Все оказалось намного сложнее, чем ожидал Лигов. Со сбитой на затылок фуражкой, в кожаной куртке, он до позднего вечера был занят на шхуне и даже обедал здесь вместе с командой. Мария несколько раз приходила к мужу, но заметив, что это отвлекало его от работы, терпеливо дожидалась вечера, когда они могли побыть вдвоем, поговорить, подняться на вершину сопки, которой Мария дала название Изумрудной — из-за нежной зелени травы и кустарника, покрывавших ее склоны.
Эти прогулки и часы, проведенные у обомшелого камня, когда сильная рука Лигова обнимала Марию, были для нее самыми счастливыми.

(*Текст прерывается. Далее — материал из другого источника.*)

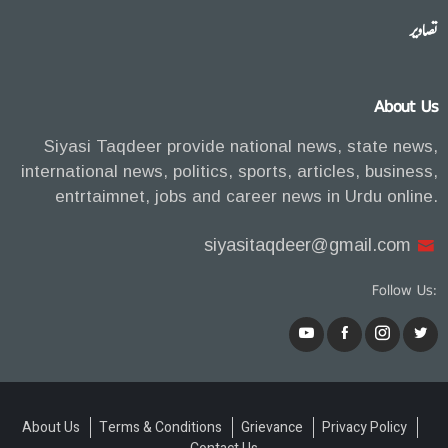
تصاویر
About Us
Siyasi Taqdeer provide national news, state news,
international news, politics, sports, articles, business,
entrtaimnet, jobs and career news in Urdu online.
siyasitaqdeer@gmail.com
Follow Us:
About Us
Terms & Conditions
Grievance
Privacy Policy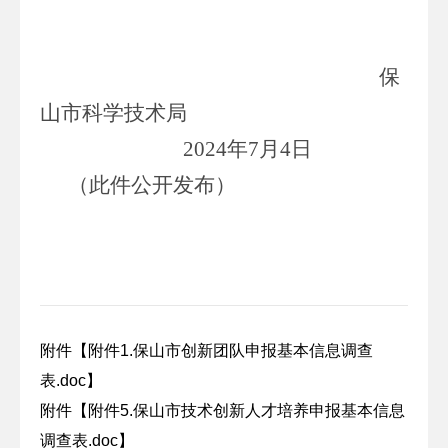
保
山市科学技术局
2024
年
7
月
4
日
（此件公开发布）
附件【
附件1.保山市创新团队申报基本信息调查
表.doc
】
附件【
附件5.保山市技术创新人才培养申报基本信息
调查表.doc
】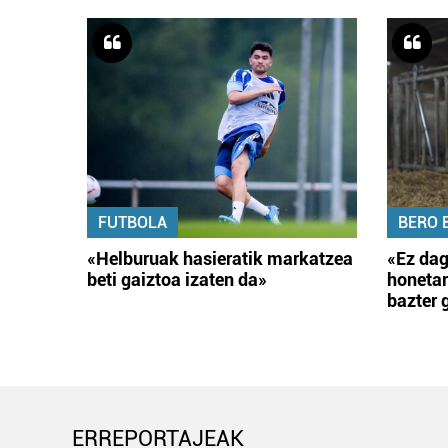
FUTBOLA
BERO 
«Helburuak hasieratik markatzea
«Ez dag
beti gaiztoa izaten da»
honetar
bazter 
ERREPORTAJEAK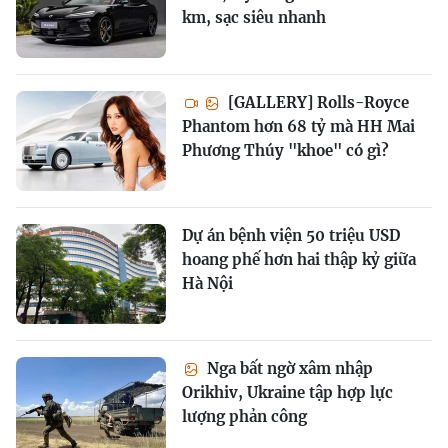
km, sạc siêu nhanh
[GALLERY] Rolls-Royce
Phantom hơn 68 tỷ mà HH Mai
Phương Thúy "khoe" có gì?
Dự án bệnh viện 50 triệu USD
hoang phế hơn hai thập kỷ giữa
Hà Nội
Nga bất ngờ xâm nhập
Orikhiv, Ukraine tập hợp lực
lượng phản công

Как она любила слушать Олега, разделять его мечты.
— Ты только подумай, Мария, — говорил Олег Николаевич, мечтательно глядя на темное прохладное море, — Охотское море… Лежало оно миллионы лет, никому не известное, тайное, шумело волнами, билось о берега, кишело рыбой, зверем… А где-то за тысячи, тысячи верст жил русский человек в степи, пахал землю, рубил вековечный лес, клал камни кремля в Новгороде, Пскове, Москве, потом пошел встречь солнца, погибал в пути от голода, стужи, от стрелы туземца и вышел сюда, на берег этого моря. И не остановился, а срубил здесь кочи и пересек море, открыл Командорские острова, Аляску…
Лигов умолк. Воспоминания об Аляске больно кольнули сердце. Мария тревожно сжала руку мужа:
— Ты чем-то огорчен? Что с тобой?
«Продали Аляску! Исчезла Русская Америка. — Мысли Лигова были, тяжелые, гнетущие и бессильные. — Сколько же сил, жизней отдали люди, чтобы, открыть земли, что лежат по ту сторону океана, сколько мучений перенесли! И все напрасно! Быть может, и мои все усилия напрасны? Нет! Так и думать нельзя».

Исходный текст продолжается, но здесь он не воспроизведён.